**Problem to work on:**
Begin at the line containing "Find regions matching" and retype each line through the end of the records exactly. Include nothing else and no pictures.

Stored items
Content starts

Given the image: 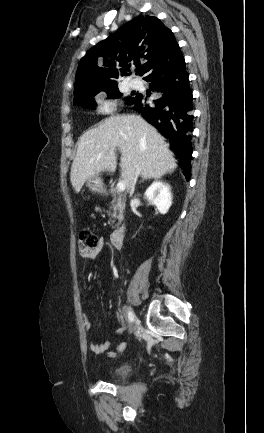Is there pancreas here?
<instances>
[{
	"label": "pancreas",
	"instance_id": "obj_1",
	"mask_svg": "<svg viewBox=\"0 0 264 433\" xmlns=\"http://www.w3.org/2000/svg\"><path fill=\"white\" fill-rule=\"evenodd\" d=\"M112 212L109 211V215H111V222L114 223V220L121 219L123 216V211L125 209V197L123 195L118 194V196H114V199L111 202Z\"/></svg>",
	"mask_w": 264,
	"mask_h": 433
}]
</instances>
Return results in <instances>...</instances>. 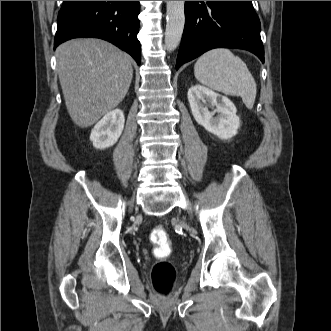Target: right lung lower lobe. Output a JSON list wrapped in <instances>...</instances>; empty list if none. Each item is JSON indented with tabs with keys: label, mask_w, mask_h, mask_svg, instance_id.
<instances>
[{
	"label": "right lung lower lobe",
	"mask_w": 331,
	"mask_h": 331,
	"mask_svg": "<svg viewBox=\"0 0 331 331\" xmlns=\"http://www.w3.org/2000/svg\"><path fill=\"white\" fill-rule=\"evenodd\" d=\"M139 1H63L54 45L77 37L107 40L141 62Z\"/></svg>",
	"instance_id": "right-lung-lower-lobe-1"
}]
</instances>
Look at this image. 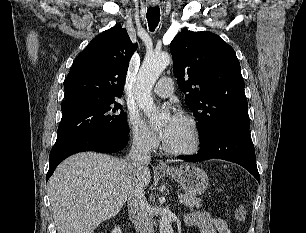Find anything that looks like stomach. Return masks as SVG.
<instances>
[{"label": "stomach", "mask_w": 306, "mask_h": 233, "mask_svg": "<svg viewBox=\"0 0 306 233\" xmlns=\"http://www.w3.org/2000/svg\"><path fill=\"white\" fill-rule=\"evenodd\" d=\"M161 172L174 178L183 191L192 196L203 194L209 185L207 173L193 164H184Z\"/></svg>", "instance_id": "1"}]
</instances>
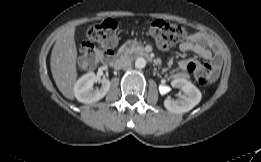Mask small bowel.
<instances>
[{"label": "small bowel", "mask_w": 261, "mask_h": 162, "mask_svg": "<svg viewBox=\"0 0 261 162\" xmlns=\"http://www.w3.org/2000/svg\"><path fill=\"white\" fill-rule=\"evenodd\" d=\"M204 40V35L200 33H193L180 44L179 49L182 52H193L204 60L209 61L212 66V73L215 75L220 67L221 60L215 53H213L202 43ZM193 64V60H182L179 62V67L182 70H189Z\"/></svg>", "instance_id": "1"}]
</instances>
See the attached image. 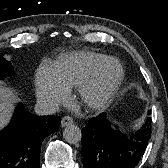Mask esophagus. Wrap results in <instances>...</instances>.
I'll return each instance as SVG.
<instances>
[{
  "instance_id": "1",
  "label": "esophagus",
  "mask_w": 168,
  "mask_h": 168,
  "mask_svg": "<svg viewBox=\"0 0 168 168\" xmlns=\"http://www.w3.org/2000/svg\"><path fill=\"white\" fill-rule=\"evenodd\" d=\"M73 123V118L70 116H64L61 121V126L65 127Z\"/></svg>"
}]
</instances>
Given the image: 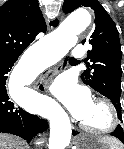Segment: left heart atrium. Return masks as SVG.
I'll use <instances>...</instances> for the list:
<instances>
[{
    "label": "left heart atrium",
    "mask_w": 124,
    "mask_h": 149,
    "mask_svg": "<svg viewBox=\"0 0 124 149\" xmlns=\"http://www.w3.org/2000/svg\"><path fill=\"white\" fill-rule=\"evenodd\" d=\"M53 96L77 120L82 121L93 105L90 91L68 74L59 75L50 84Z\"/></svg>",
    "instance_id": "left-heart-atrium-1"
}]
</instances>
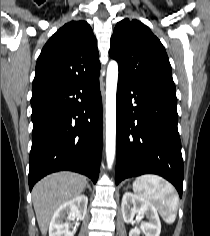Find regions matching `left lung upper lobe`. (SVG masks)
Wrapping results in <instances>:
<instances>
[{"label":"left lung upper lobe","mask_w":210,"mask_h":236,"mask_svg":"<svg viewBox=\"0 0 210 236\" xmlns=\"http://www.w3.org/2000/svg\"><path fill=\"white\" fill-rule=\"evenodd\" d=\"M109 54L118 62L120 78L136 85L175 90L164 46L140 21L117 23Z\"/></svg>","instance_id":"left-lung-upper-lobe-1"}]
</instances>
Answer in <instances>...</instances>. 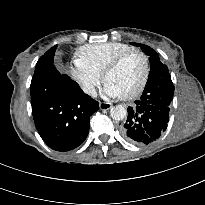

Content ends

**Exercise response:**
Find regions matching `left lung upper lobe`. (SVG masks)
Wrapping results in <instances>:
<instances>
[{"label":"left lung upper lobe","mask_w":210,"mask_h":236,"mask_svg":"<svg viewBox=\"0 0 210 236\" xmlns=\"http://www.w3.org/2000/svg\"><path fill=\"white\" fill-rule=\"evenodd\" d=\"M109 54L118 62L120 78L136 85L175 90L164 46L140 21L117 23Z\"/></svg>","instance_id":"left-lung-upper-lobe-1"}]
</instances>
Answer in <instances>...</instances>. 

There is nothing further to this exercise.